I assume that one reason for not mentioning this option is the fact that it's relatively new. My GNU sed version 4.2.1 knows nothing about it. My understanding is that it treats null characters in the input like it would treat linefeeds without this option. It would treat "real" linefeeds as normal characters. Neither null characters nor linefeeds would be stripped or changed for the output, unless explicitely changed by the code.

We'll look into how sed actually works here later, but for now consider the following:

Code: Select all

[root@dpupbuster64 ~] $ { echo -n a; printf '\0'; echo -n b; } | sed -z p | tr '\0' '\n'; echo ""
a
a
b
b
[root@dpupbuster64 ~] $ { echo -n a; printf '\0'; echo -n b; } | sed -z p; echo ""
aabb
[root@dpupbuster64 ~] $ { echo -n a; printf '\0'; echo -n b; } | sed -nz p; echo ""
ab
[root@dpupbuster64 ~] $ { echo -n a; printf '\0'; echo -n b; } | sed -nz p | tr '\0' '\n'; echo ""
a
b
[root@dpupbuster64 ~] $ { echo -n a; printf '\0'; echo -n b; } | sed -zne 's/\(.*\)/c\1/;p' | tr '\0' '\n'; echo ""
ca
cb

I need some time to ponder this and part of pondering it is figuring out how to properly test it.

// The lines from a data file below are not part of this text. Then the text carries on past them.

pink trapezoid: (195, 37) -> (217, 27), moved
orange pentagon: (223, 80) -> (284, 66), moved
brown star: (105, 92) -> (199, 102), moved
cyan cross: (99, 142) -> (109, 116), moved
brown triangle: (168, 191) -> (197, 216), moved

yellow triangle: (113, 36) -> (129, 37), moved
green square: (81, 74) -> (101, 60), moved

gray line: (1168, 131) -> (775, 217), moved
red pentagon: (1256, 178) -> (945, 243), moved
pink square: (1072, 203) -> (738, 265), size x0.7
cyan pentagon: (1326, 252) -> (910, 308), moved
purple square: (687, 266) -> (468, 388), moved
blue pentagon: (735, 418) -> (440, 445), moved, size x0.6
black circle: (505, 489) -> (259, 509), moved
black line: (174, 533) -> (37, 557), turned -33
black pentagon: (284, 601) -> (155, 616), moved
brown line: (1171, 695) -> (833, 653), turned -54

Note that I had to use the printf function because apparently in bash you can't sotre a null character in a variable (or even string?).

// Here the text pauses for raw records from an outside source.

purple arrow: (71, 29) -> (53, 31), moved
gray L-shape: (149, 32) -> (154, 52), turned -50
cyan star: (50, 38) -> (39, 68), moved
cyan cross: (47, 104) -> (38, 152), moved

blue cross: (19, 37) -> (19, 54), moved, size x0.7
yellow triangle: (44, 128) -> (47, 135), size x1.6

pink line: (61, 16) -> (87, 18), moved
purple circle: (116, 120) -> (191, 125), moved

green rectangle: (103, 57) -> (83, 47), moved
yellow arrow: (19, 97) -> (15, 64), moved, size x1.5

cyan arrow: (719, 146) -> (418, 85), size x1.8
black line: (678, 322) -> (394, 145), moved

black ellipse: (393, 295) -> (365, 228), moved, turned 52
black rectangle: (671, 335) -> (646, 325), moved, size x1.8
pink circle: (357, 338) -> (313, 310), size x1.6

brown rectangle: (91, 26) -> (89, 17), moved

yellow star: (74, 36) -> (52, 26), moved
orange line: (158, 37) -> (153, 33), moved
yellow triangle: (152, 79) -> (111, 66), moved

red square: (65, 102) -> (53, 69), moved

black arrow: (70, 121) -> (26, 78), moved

BTW on dpup buster64 we have "sed (GNU sed) 4.7"

Edit: so considering the above here is how we can do it in a single sed command:

Code: Select all

[root@dpupbuster64 ~] $ { echo -n a; printf '\0'; echo -n b; } | sed -zne '=' -rne 's/([^0-9]+.*)/\1\n/;p'
1a
2b

Of course there are hidden null characters here.

Code: Select all

[root@dpupbuster64 ~] $ { echo -n a; printf '\0'; echo -n b; } | sed -zne '=' -rne 's/([^0-9]+.*)/\1\n/;p' | tr '\0' '.'
1.a
.2.b

MochiMoppel · #9 Post by **MochiMoppel** » Tue 31 Dec 2019, 08:59

s243a wrote:Note that I had to use the printf function

Instead of
{ echo -n a; printf '\0'; echo -n b; }
try
echo -ne "a\x00b"

s243a · #10 Post by **s243a** » Tue 31 Dec 2019, 16:03

MochiMoppel wrote:
s243a wrote:Note that I had to use the printf function

Instead of
{ echo -n a; printf '\0'; echo -n b; }
try
echo -ne "a\x00b"

That also worked.

Code: Select all

# echo -ne "a\x00b" | sed -zne '=' -rne 's/([^0-9]+.*)/\1\n/;p' | tr '\0' '.'
1.a
.2.b

Thanks for the tip.

Do you have any documentation on those kinds of codes with the echo command?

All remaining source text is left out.